Foto: itchySan / iStock
Foto: itchySan / iStock

Roma, 25 febbraio 2021 - Il capovolgimento meridionale della circolazione atlantica, spesso abbreviato con la sigla Amoc (Atlantic Meridional Overturning Circulation), è un’importante corrente oceanica che regola il sistema climatico di moltissime aree del nostro pianeta. C’è però un grande problema: il riscaldamento globale potrebbe mettere fuori uso questa corrente prima del previsto, con gravi conseguenze a livello climatico. A ipotizzarlo è una nuova ricerca pubblicata sulla rivista PNAS.

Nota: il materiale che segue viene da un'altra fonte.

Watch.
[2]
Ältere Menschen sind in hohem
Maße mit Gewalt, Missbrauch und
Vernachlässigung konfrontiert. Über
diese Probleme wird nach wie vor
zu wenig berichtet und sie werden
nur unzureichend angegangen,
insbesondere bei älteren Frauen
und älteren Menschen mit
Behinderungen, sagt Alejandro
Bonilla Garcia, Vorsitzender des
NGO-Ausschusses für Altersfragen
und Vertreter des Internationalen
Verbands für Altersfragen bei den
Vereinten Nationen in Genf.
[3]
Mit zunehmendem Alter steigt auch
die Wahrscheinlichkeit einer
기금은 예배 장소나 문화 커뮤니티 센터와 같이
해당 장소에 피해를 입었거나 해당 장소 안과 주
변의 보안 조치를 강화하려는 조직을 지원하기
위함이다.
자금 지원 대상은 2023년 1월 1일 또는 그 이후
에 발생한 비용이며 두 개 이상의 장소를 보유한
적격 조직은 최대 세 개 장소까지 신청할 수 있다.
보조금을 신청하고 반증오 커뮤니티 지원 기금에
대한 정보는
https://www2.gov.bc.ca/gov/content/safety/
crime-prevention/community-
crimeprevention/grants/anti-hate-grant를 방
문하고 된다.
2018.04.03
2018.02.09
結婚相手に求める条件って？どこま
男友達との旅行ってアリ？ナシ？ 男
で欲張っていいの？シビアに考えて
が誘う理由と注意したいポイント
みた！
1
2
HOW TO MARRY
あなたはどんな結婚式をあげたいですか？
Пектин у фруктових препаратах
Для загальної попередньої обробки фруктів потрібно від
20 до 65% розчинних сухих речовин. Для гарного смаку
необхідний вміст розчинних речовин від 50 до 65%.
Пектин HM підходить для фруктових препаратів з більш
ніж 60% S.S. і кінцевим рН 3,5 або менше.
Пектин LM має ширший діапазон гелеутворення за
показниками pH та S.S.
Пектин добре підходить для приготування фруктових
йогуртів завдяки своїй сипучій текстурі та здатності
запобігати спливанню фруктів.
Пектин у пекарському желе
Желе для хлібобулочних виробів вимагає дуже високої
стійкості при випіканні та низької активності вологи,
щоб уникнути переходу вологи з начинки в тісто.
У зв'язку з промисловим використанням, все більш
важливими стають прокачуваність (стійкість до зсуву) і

L’importanza del capovolgimento meridionale della circolazione atlantica

Il capovolgimento meridionale della circolazione atlantica è una corrente caratterizzata da due flussi: uno in direzione nord (di acqua salina calda) negli strati superficiali dell’Oceano Atlantico, uno in direzione sud (di acqua fredda) nelle zone più profonde dello stesso oceano. Senza questa corrente, in pratica, il sistema climatico di tante zone del pianeta andrebbe in tilt, e le conseguenze andrebbero a vedersi sulle pratiche agricole, la biodiversità e la stabilità economica delle aree del mondo influenzate dall’AMOC. Ad approfondire il fenomeno sono stati degli esperti dell’Università di Copenaghen in Danimarca. Gli accademici, prendendo in considerazione l’attuale situazione climatica, hanno studiato le conseguenze di un incremento di acqua dolce nell'Oceano Atlantico settentrionale, determinato dal repentino scioglimento delle calotte glaciali della Groenlandia per via del clima sempre più caldo.

Raggiunto il punto di non ritorno?

Dai risultati dello studio è emerso che l’aumento dell’acqua dolce nell’Atlantico settentrionale potrebbe annullare l’AMOC molto più velocemente del previsto. Il problema, al di là della quantità, è più che altro la velocità con cui l’oceano si sta riempiendo di acqua dolce proveniente dai ghiacciai in scioglimento. Gli scienziati hanno spiegato che si sta raggiungendo una sorta di punto di non ritorno: “Gli aumenti dell'acqua di disgelo dalla Groenlandia stanno accelerando, e non possono più essere considerati lenti", ha detto il fisico Johannes Lohmann, uno degli autori della ricerca. Lo studio ha confermato che la rapidità con cui vengono emessi i gas serra e con cui si stanno sciogliendo i ghiacci sta lasciando sempre meno spazio di manovra, nel senso che intervenire per proteggere il pianeta dai cambiamenti climatici rischia di diventare inutile: “Si tratta di una notizia preoccupante perché ci ha fatto rendere conto che il nostro spazio operativo si è notevolmente ridotto”, ha aggiunto Lohmann.